Pretty crude implementation of a Libre Office Spreadsheet => Arkhéia DB. The Arkhéia format is totally bonkers. This implementation has been tested with a pretty small sample file. While it does seem to work, I'm still not 100% this will correctly scale on a larger import sample. Let's hope for the best and fix stuff along the way :)

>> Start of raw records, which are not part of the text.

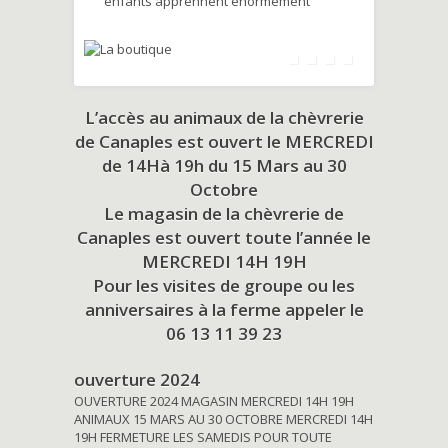
enfants apprennent énormément
L’accès au animaux de la chèvrerie
de Canaples est ouvert le MERCREDI
de 14Hà 19h du
15 Mars au 30
Octobre
Le magasin de la chèvrerie de
Canaples est ouvert toute l’année le
MERCREDI 14H 19H
Pour les visites de groupe ou les
anniversaires à la ferme appeler le
06 13 11 39 23
ouverture 2024
OUVERTURE 2024 MAGASIN MERCREDI 14H 19H
ANIMAUX 15 MARS AU 30 OCTOBRE MERCREDI 14H
19H FERMETURE LES SAMEDIS POUR TOUTE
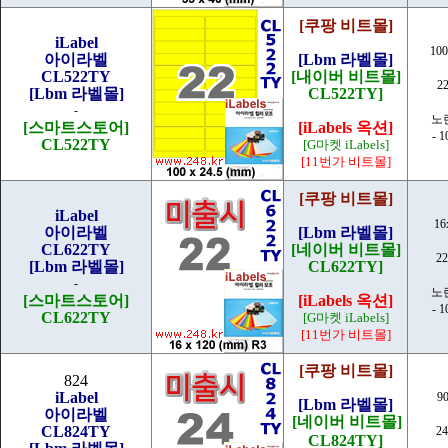
[쿠팡 비트몰]
iLabel
100
아이라벨
[Lbm 라벨몰]
CL522TY
[내이버 비트몰]
2
[Lbm 라벨몰]
CL522TY]
-
노
[스마트스토어]
[iLabels 옥션]
- 
CL522TY
[G마켓 iLabels]
[11번가 비트몰]
[쿠팡 비트몰]
iLabel
16
아이라벨
[Lbm 라벨몰]
CL622TY
[네이버 비트몰]
2
[Lbm 라벨몰]
CL622TY]
-
노
[스마트스토어]
[iLabels 옥션]
- 
CL622TY
[G마켓 iLabels]
[11번가 비트몰]
[쿠팡 비트몰]
824
iLabel
9
[Lbm 라벨몰]
아이라벨
[네이버 비트몰]
CL824TY
2
CL824TY]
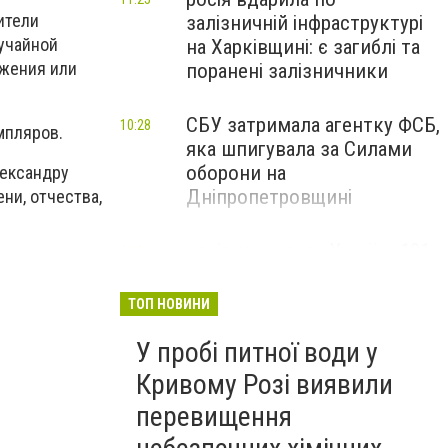
ители
залізничній інфраструктурі
лучайной
на Харківщині: є загиблі та
ожения или
поранені залізничники
СБУ затримала агентку ФСБ,
10:28
мпляров.
яка шпигувала за Силами
оборони на
Александру
Дніпропетровщині
ни, отчества,
росія атакувала Україну 101
09:28
дроном і чотирма ракетами:
українська ППО
ТОП НОВИНИ
знешкодила 66
безпілотників
У пробі питної води у
Кривому Розі виявили
перевищення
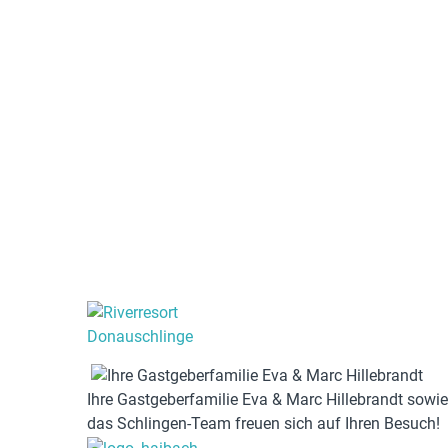
Ihre Gastgeberfamilie Eva & Marc Hillebrandt sowie
das Schlingen-Team freuen sich auf Ihren Besuch!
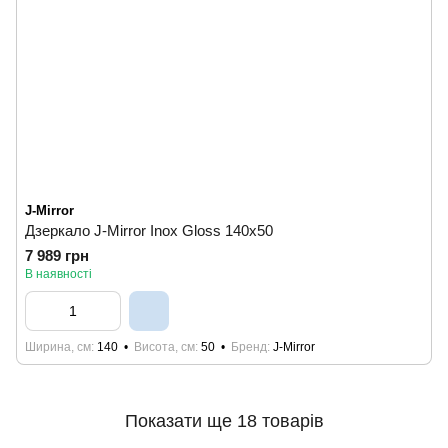
J-Mirror
Дзеркало J-Mirror Inox Gloss 140x50
7 989 грн
В наявності
Ширина, см
140
Висота, см
50
Бренд
J-Mirror
Показати ще 18 товарів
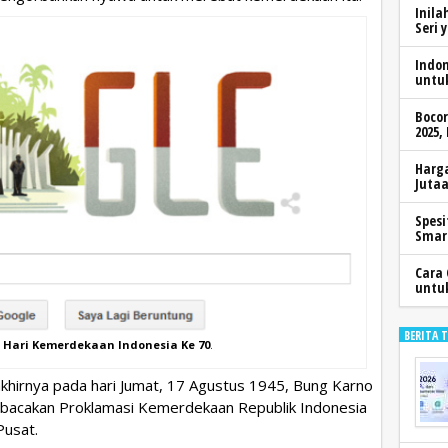
Inila
Seri 
Indo
untu
Boco
2025,
Harga
Jutaa
Spesi
Smar
Cara 
untu
BERITA 
i Hari Kemerdekaan Indonesia Ke 70
.
khirnya pada hari Jumat, 17 Agustus 1945, Bung Karno
bacakan Proklamasi Kemerdekaan Republik Indonesia
Pusat.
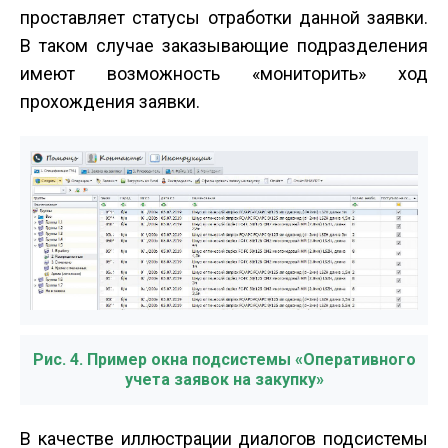
проставляет статусы отработки данной заявки.
В таком случае заказывающие подразделения
имеют возможность «мониторить» ход
прохождения заявки.
Рис. 4. Пример окна подсистемы «Оперативного
учета заявок на закупку»
В качестве иллюстрации диалогов подсистемы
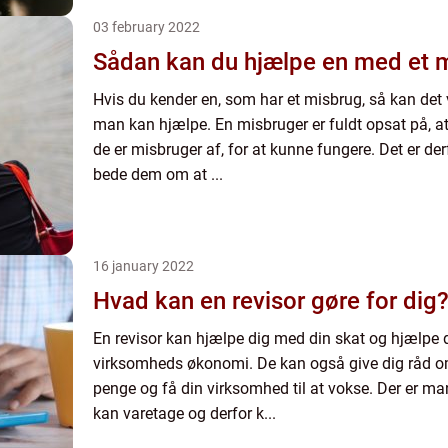
03 february 2022
Sådan kan du hjælpe en med et 
Hvis du kender en, som har et misbrug, så kan det
man kan hjælpe. En misbruger er fuldt opsat på, at
de er misbruger af, for at kunne fungere. Det er der
bede dem om at ...
16 january 2022
Hvad kan en revisor gøre for dig
En revisor kan hjælpe dig med din skat og hjælpe d
virksomheds økonomi. De kan også give dig råd o
penge og få din virksomhed til at vokse. Der er ma
kan varetage og derfor k...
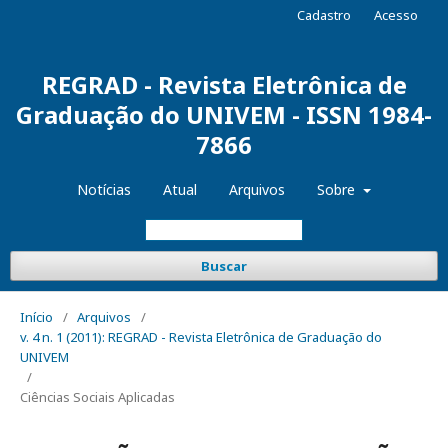
Cadastro
Acesso
REGRAD - Revista Eletrônica de
Graduação do UNIVEM - ISSN 1984-
7866
Notícias
Atual
Arquivos
Sobre
Buscar
Início
/
Arquivos
/
v. 4 n. 1 (2011): REGRAD - Revista Eletrônica de Graduação do
UNIVEM
/
Ciências Sociais Aplicadas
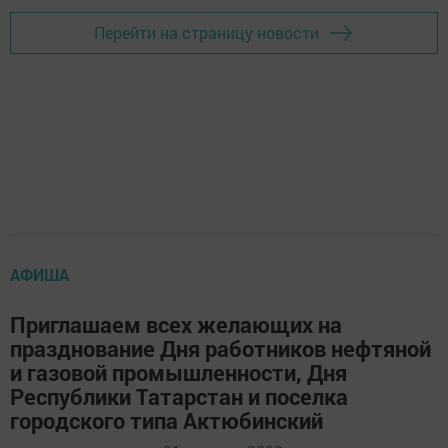
Перейти на страницу новости
АФИША
Приглашаем всех желающих на
празднование Дня работников нефтяной
и газовой промышленности, Дня
Республики Татарстан и поселка
городского типа Актюбинский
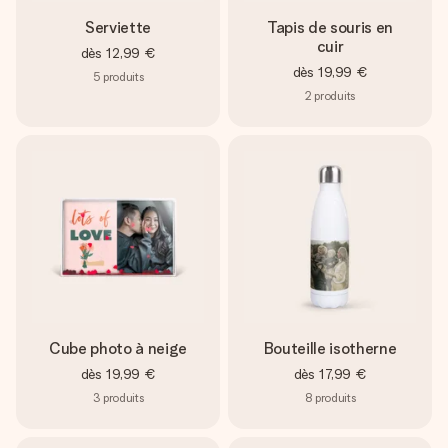
Serviette
Tapis de souris en
cuir
dès
12,99 €
dès
19,99 €
5
produits
2
produits
Cube photo à neige
Bouteille isotherne
dès
19,99 €
dès
17,99 €
3
produits
8
produits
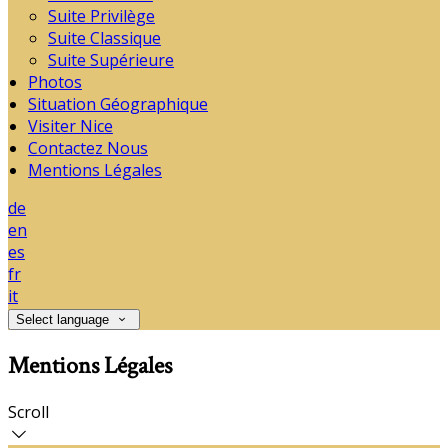
Suite Privilège
Suite Classique
Suite Supérieure
Photos
Situation Géographique
Visiter Nice
Contactez Nous
Mentions Légales
de
en
es
fr
it
Select language
Mentions Légales
Scroll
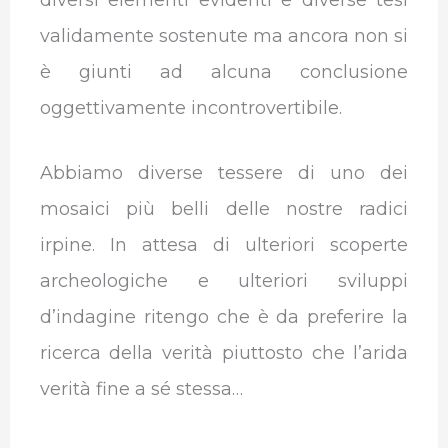
diversi elementi evidenti e diverse tesi
validamente sostenute ma ancora non si
è giunti ad alcuna conclusione
oggettivamente incontrovertibile.
Abbiamo diverse tessere di uno dei
mosaici più belli delle nostre radici
irpine. In attesa di ulteriori scoperte
archeologiche e ulteriori sviluppi
d’indagine ritengo che è da preferire la
ricerca della verità piuttosto che l’arida
verità fine a sé stessa…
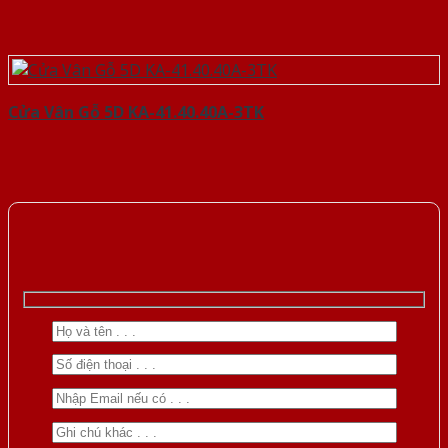
Cửa Vân Gỗ 5D KA-41.40.40A-3TK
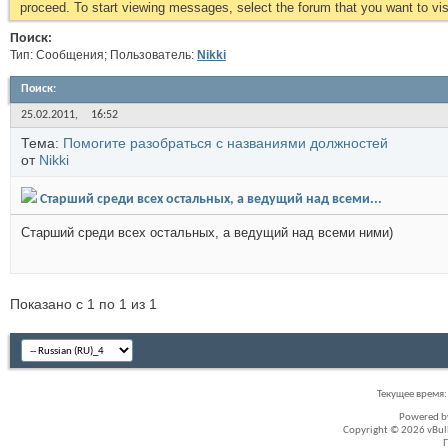
proceed. To start viewing messages, select the forum that you want to visi
Поиск:
Тип: Сообщения; Пользователь:
Nikki
Поиск
:
25.02.2011,
16:52
Тема:
Помогите разобраться с названиями должностей
от
Nikki
Старший среди всех остальных, а ведущий над всеми...
Старший среди всех остальных, а ведущий над всеми ними)
Показано с 1 по 1 из 1
Текущее время
Powered 
Copyright © 2026 vBullet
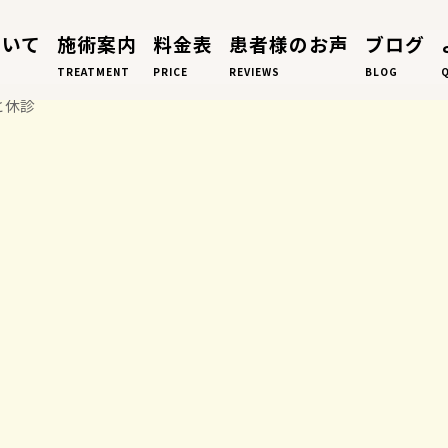
ついて
施術案内
料金表
患者様のお声
ブログ
TREATMENT
PRICE
REVIEWS
BLOG
と休診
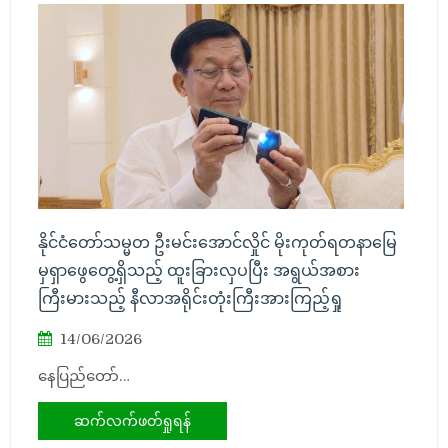
နိုင်ငံတော်သမ္မတ ဦးမင်းအောင်လှိုင် မိုးကုတ်ရတနာမြေ
မှရှာဖွေတွေ့ရှိသည့် ထူးခြားလှပပြီး အရွယ်အစား
ကြီးမားသည့် နီလာအရိုင်းတုံးကြီးအားကြည့်ရှု
14/06/2026
နေပြည်တော်…
ဆက်လက်ဖတ်ရှုရန်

2021-01-17 16:34:53 +01:00 · 2021-01-17 16:34:53 +01:00 · 8dd5cb8dbb
commit 8dd5cb8dbb
3 changed files with 58 additions and 0 deletions
--- a/21
+++ b/21
@ -0,0 +1,21 @@
+#!/usr/bin/env bash
+
+# Arkeia is expecting a BOM at the front utf-8 file, AKA. exactly what
+# the unicode spec tells you NOT TO DO... (W-T-F!!!!)
+
+# If you miss the BOM, the file will be considered being ACII and
+# screwing your accents...
+
+# Add BOM
+printf '\xEF\xBB\xBF' > $2
+
+# Ah, yeah. Arkeia is also not expencting to get a valid XML but a
+# *really* weird format instead. Basically they expect a set of XML
+# elements for each entry. The entries being separated by a newline.
+
+# Butching the XML file into something Arkeia will injest....
+# In no particular order:
+# - Removing <root> node.
+# - Removing <entry> nodes.
+# - Separating the entries by a newline.
+xmllint --format $1 | sed '/root/d' | sed '/entry/d' | sed '/xml/d' | awk '{$1=$1};1' |  tr -d '\n' | sed 's/<numseque>/\n<numseque>/g' | tail -n +2 >> $2
--- a/11
+++ b/11
@ -0,0 +1,11 @@
+#!/usr/bin/env nix-shell
+#!nix-shell -i bash -p libxml2
+
+if [[ -z $1 || -z $2 ]]; then
+    echo "usage: import-spreadsheet SPREADSHEET OUTPUT_FILE"
+    exit 1
+fi
+
+tmpFile=$(mktemp)
+./bin/python import.py $1 $tmpFile
+./butcher-xml $tmpFile $2
--- a/import.py
+++ b/import.py
@ -0,0 +1,26 @@
+from pyexcel_ods import get_data
+import sys
+import xml.etree.cElementTree as ET
+
+def process_line(field_names, line, root):
+    """
+    """
+    if(len(line) <= 0):
+        return ""
+    line_dict = dict(enumerate(line))
+    xml_line_node = ET.SubElement(root, "entry")
+    for field_index in range(len(field_names)):
+        # Python lists do not have a safe get.
+        # Converting it to a dict to get this safe get.
+        ET.SubElement(xml_line_node, field_names[field_index]).text = \
+          str(line_dict.get(field_index,""))
+
+if __name__ == '__main__':
+    spreadsheet_path = sys.argv[1]
+    out_path = sys.argv[2]
+    table = get_data(spreadsheet_path)['Sheet1']
+    root = ET.Element("root")
+    for line in table[1:]:
+       process_line(table[0], line, root)
+    tree = ET.ElementTree(root)
+    tree.write(out_path, encoding="utf8")